Because the unicode character database properties have pervasive uses in Unicode (staring with Normalization, and branching out from there), it would be incredibly hard to properly provide all of the C++ algorithms a chance to override the database used. You'd have to make sure every single algorithm can receive the database; or, define a "weak symbol" from the implementation which you then plug with your information. I don't know if the Timezone Database (tzdb) in chrono/date can help shed some light on how this might be done in a Modern C++ API without breaking implementer backs; looking there might be a good start.

Timezones are different in that they change a lot, but then again it is not something users should be able to control and they can't. As I write this mail it is 8am my time. And as much as I would like to, I don't get to change that.

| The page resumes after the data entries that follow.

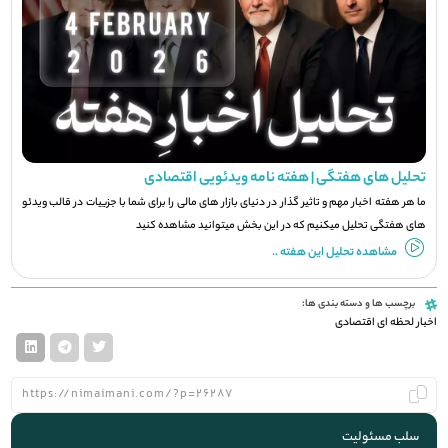
تحلیل های هفتگی | هفته نامه ویدئویی اقتصادی
ما هر هفته اخبار مهم و تاثیر گذار در دنیای بازار های مالی را برای شما با جزيیات در قالب ویدئو
های هفتگی تحلیل میکنیم که در این بخش میتوانید مشاهده کنید
مشاهده تحلیل این هفته ..
برچسب ها و دسته بندی ها:
اخبار لحظه ای اقتصادی
سلب مسئولیت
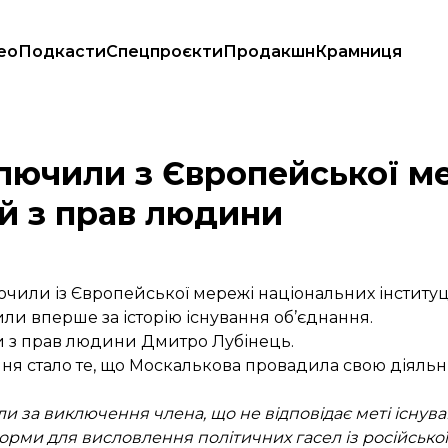
ео
Подкасти
Спецпроєкти
Продакшн
Крамниця
 інституцій з прав людини
лючили з Європейської м
ій з прав людини
чили із Європейської мережі національних інститу
и вперше за історію існування об’єднання.
 з прав людини Дмитро Лубінець.
я стало те, що Москалькова провадила свою діяльніс
и за виключення члена, що не відповідає меті існуван
орми для висловлення політичних гасел із російсько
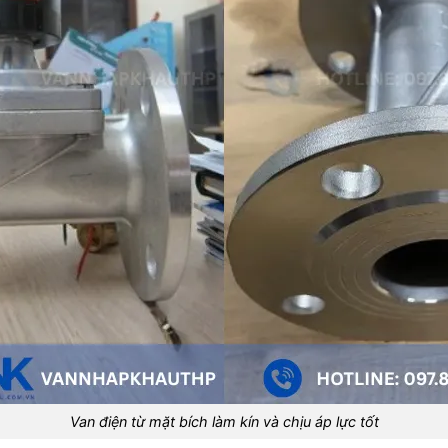
Van điện từ mặt bích làm kín và chịu áp lực tốt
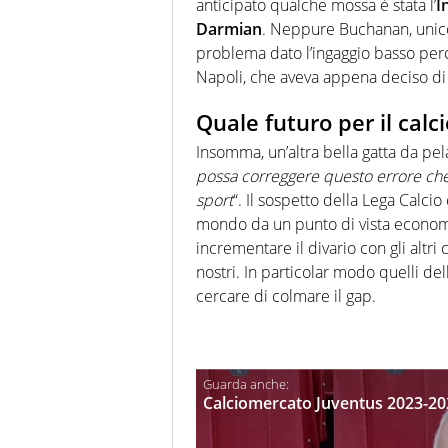
anticipato qualche mossa è stata l’
I
Darmian
. Neppure Buchanan, unico
problema dato l’ingaggio basso perce
Napoli, che aveva appena deciso di 
Quale futuro per il calci
Insomma, un’altra bella gatta da pel
possa correggere questo errore che d
sport
“. Il sospetto della Lega Calci
mondo da un punto di vista economico
incrementare il divario con gli altri 
nostri. In particolar modo quelli d
cercare di colmare il gap.
Calciomercato Juventus 2023-2024,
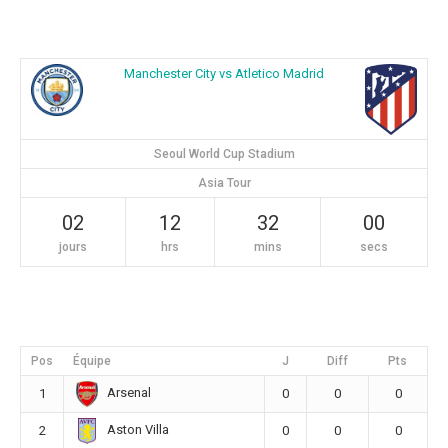
Manchester City vs Atletico Madrid
Seoul World Cup Stadium
Asia Tour
02
12
32
00
jours
hrs
mins
secs
Pos
Équipe
J
Diff
Pts
Arsenal
1
0
0
0
Aston Villa
2
0
0
0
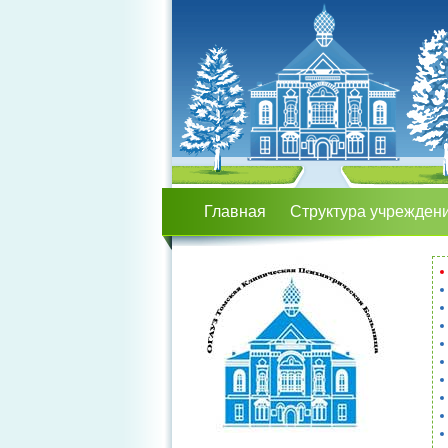
Главная
Структура учрежден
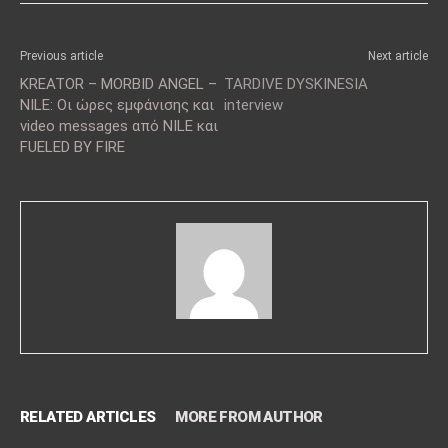
Previous article
Next article
KREATOR – MORBID ANGEL –
TARDIVE DYSKINESIA
NILE: Οι ώρες εμφάνισης και
interview
video messages από NILE και
FUELED BY FIRE
RELATED ARTICLES
MORE FROM AUTHOR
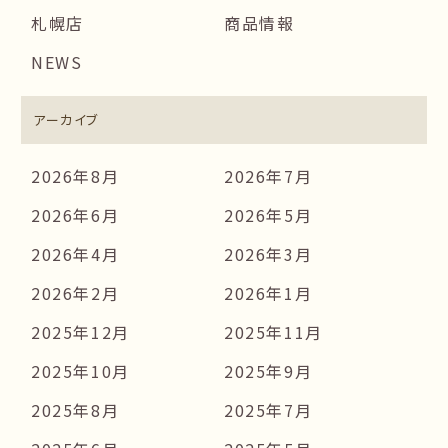
札幌店
商品情報
NEWS
アーカイブ
2026年8月
2026年7月
2026年6月
2026年5月
2026年4月
2026年3月
2026年2月
2026年1月
2025年12月
2025年11月
2025年10月
2025年9月
2025年8月
2025年7月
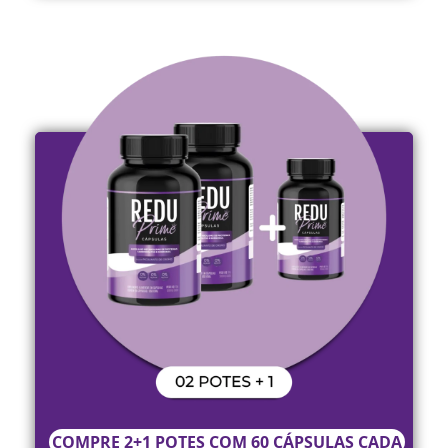
COMPRE 2+1 POTES COM 60 CÁPSULAS CADA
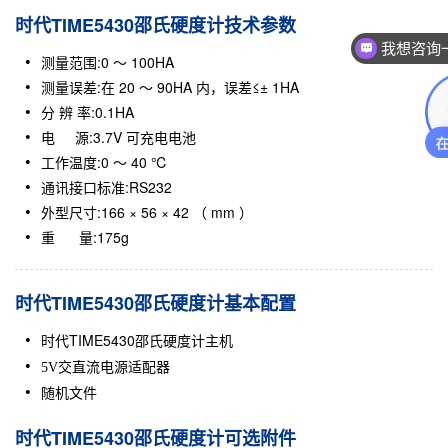
时代TIME5430邵氏硬度计技术参数
我想咨询
测量范围:0 ～ 100HA
测量误差:在 20 ～ 90HA 内，误差≤± 1HA
分 辨 率:0.1HA
电 源:3.7V 可充电电池
工作温度:0 ～ 40 ℃
通讯接口标准:RS232
外型尺寸:166 × 56 × 42 （ mm ）
重 量:175g
时代TIME5430邵氏硬度计基本配置
时代TIME5430
邵氏硬度计
主机
5V交直流电源适配器
随机文件
时代TIME5430邵氏硬度计可选附件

I'm still unsure if it's necessary but if it's going to be customizable we'd better make sure it's done right...

I argue it isn't desirable.
Wether 'a' is a letter is not a user decision.
Whether a private use character has some properties can be resolved with a user provided database and algorithms.
Note that tautologically, these properties would not be Unicode properties.

You can understand this message because we share a common understanding of what each group of black pixel means. PUA has it's uses but it doesn't call for standard tools because by definition it is not standard. If you start to have properties on user provided characters, then suddenly none of the algorithm follow the spec.



Best Wishes,
JeanHeyd